This article originally appeared in the Globe and Mail.
By Linda Nazareth, June 3, 2022
You see it in job postings all the time: the requirement that an applicant have a postsecondary degree. Not that the applicant will need to use anything they learned at college or university in the job they are applying for – the point is that the degree serves as a shorthand for the kind of person they are.
This has seemed like a reasonable minimum requirement for decades, but in the midst of a shortage of workers spanning industries, it suddenly seems a little less reasonable. Indeed, as organizations struggle to fill positions, the need to have a postsecondary degree is being rethought.
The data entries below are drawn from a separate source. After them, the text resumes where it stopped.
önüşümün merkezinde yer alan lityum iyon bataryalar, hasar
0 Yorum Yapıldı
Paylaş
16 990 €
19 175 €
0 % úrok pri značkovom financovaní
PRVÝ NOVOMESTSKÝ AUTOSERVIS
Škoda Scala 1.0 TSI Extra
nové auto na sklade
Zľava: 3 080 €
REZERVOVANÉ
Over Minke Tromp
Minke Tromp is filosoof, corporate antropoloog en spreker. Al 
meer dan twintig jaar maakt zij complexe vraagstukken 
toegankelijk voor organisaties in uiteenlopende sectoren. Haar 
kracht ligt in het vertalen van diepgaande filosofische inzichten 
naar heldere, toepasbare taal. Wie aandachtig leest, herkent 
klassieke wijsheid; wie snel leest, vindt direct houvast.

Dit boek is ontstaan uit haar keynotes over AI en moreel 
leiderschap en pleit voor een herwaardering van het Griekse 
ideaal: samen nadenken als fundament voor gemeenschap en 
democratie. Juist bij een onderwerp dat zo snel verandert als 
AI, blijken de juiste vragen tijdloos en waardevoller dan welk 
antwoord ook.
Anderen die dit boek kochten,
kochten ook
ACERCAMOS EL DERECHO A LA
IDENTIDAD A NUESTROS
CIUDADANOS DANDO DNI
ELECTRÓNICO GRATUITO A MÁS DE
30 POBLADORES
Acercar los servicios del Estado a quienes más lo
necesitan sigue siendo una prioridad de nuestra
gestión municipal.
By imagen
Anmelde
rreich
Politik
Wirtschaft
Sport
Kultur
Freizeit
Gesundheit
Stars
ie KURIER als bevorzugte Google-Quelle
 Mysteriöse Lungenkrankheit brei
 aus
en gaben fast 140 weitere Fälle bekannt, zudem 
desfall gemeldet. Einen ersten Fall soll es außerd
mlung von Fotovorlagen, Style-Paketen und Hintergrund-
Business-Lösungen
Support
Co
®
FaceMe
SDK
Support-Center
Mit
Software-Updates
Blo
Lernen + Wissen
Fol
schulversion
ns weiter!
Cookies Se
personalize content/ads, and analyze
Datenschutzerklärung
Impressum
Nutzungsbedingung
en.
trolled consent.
Some jobs (such as physicians, lawyers, engineers) have and will always have specific educational requirements, while others, including many in the retail sector or in manual labour, never have. In the middle are those where organizations have sometimes found it beneficial to use the possession of a degree as way to sort through the available workers. Human capital theory in economics sometimes refer to having a degree as a “signal” of a worker’s characteristics that helps a company screen through candidates.
Using degrees in this way has ebbed and flowed over time. At one point, workers could start at some organizations such as banks or manufacturing companies and ascend through the ranks without degrees. While standards have become increasingly tight over the past several decades, especially since the recession of 2008-2009, they are once again changing.
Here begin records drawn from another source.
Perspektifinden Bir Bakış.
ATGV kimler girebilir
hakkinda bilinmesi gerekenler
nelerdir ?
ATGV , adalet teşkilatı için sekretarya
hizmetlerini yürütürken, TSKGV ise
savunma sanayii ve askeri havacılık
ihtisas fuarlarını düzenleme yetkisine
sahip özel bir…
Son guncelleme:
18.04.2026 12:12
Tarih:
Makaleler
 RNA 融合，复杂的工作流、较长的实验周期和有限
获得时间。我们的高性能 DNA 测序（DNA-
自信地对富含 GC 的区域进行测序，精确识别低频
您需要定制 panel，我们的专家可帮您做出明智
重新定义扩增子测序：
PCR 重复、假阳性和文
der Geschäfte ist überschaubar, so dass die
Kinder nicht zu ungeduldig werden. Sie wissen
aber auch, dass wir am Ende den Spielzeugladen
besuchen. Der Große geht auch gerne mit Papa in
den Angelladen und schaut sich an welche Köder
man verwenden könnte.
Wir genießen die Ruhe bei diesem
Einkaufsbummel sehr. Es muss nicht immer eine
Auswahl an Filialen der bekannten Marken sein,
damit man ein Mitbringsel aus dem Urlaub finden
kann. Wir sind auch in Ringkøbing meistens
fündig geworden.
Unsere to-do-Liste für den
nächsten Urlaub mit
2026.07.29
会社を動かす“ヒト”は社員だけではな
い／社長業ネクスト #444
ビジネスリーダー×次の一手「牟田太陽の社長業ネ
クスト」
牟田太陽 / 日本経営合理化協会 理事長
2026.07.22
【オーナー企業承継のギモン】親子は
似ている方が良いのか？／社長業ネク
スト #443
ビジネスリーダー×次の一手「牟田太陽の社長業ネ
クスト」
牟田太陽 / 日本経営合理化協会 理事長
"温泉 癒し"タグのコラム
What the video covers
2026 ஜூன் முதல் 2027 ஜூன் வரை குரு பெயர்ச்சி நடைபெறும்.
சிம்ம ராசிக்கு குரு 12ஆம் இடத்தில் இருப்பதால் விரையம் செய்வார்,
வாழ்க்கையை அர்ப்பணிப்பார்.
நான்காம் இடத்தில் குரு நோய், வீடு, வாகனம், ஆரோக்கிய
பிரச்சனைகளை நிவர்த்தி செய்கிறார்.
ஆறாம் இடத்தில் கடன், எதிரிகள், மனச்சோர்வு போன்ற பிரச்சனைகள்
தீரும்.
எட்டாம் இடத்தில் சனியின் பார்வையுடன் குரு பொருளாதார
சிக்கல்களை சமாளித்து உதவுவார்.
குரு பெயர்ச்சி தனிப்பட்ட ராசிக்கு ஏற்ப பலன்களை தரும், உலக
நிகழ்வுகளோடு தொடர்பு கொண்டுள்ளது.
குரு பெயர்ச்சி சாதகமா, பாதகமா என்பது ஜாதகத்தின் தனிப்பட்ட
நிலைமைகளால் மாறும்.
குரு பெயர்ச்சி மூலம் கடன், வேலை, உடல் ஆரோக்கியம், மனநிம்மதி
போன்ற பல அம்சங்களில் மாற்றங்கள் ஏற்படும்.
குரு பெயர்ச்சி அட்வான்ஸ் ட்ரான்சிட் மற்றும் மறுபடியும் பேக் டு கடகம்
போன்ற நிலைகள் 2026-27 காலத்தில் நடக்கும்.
In recent years, there has been a flurry of announcements from companies saying they were loosening up the educational requirement for jobs. Tech firms, which have been finding it difficult to recruit talent for years, have led the list of sectors making changes. According to a report from CompTIA, a non-profit U.S. association for the IT industry, companies including Accenture, Apple, Google and IBM have made substantial changes in their job requirements, eliminating the need for a four-year degree.
A study from the Burning Glass Institute has produced some further numbers as to what is happening in the U.S. By their calculations, between 2017 and 2019 – before the pandemic shook up the labour market – roughly 46 per cent of middle-skill occupations and 31 per cent of high-skill occupations experienced what they call “degree resets.”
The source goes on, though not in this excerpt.